Where Educational Technology Fails

Educational technology, especially for monitoring student activity, only works as long as it can keep pace with students. As someone who experiences the use of these solutions every day, I can confirm that the drawbacks outweigh the benefits of blocking sites.

For example, some students may want to play video games during class. A school can make efforts to mitigate this, such as using a platform like Securely to automatically block sites marked as games, but this only goes so far. A coding class at my school uses MIT’s Scratch to create simple games – which means they have to unblock it, giving kids access to any game on that site. Additionally, sites used by teachers for quiz games, such as BlueKit and Gimkit, can be repurposed for students to use as games with “all-correct” question sets. Third, I’ve noticed that when a game is unblocked, the link spreads like wildfire from email account to email account. As an example, I know of an unblocked website that has an embedded game inside that involves driving a truck through an obstacle course (it seemed pretty boring to me, but I think the bar is quite low, no joke intended).
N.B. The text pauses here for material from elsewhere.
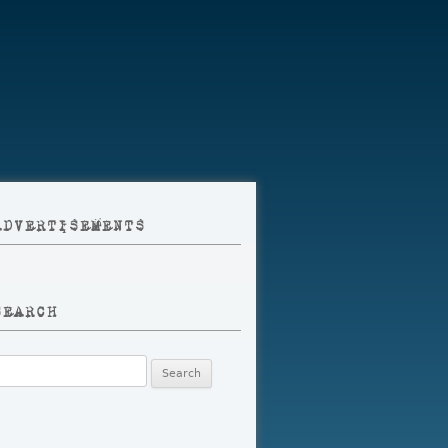
ADVERTISEMENTS
SEARCH
earch
r:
This does not mean that a school system is necessarily completely ineffective. Last year, my school unblocked 66 spammy-seeming games. This is now blocked, but in many ways, relying on IT to stay one step ahead of tech-savvy students seems like a recipe for ineffective policing.

Here’s something interesting: Even if a school blocks YouTube, there are educational tools that teachers can use to create questions and those sites can be easily unblocked. If you create a teacher account, you can watch any YouTube video, even if the YouTube site is blocked.

Blocking sites encourages children to find loopholes and can only be a temporary solution. Instead schools should teach kids to use technology responsibly and trust students at least to some extent – ​​of course they should actually block inappropriate content. Is it easy to block for school? – Definitely. But is it really better in the long run? – Probably not.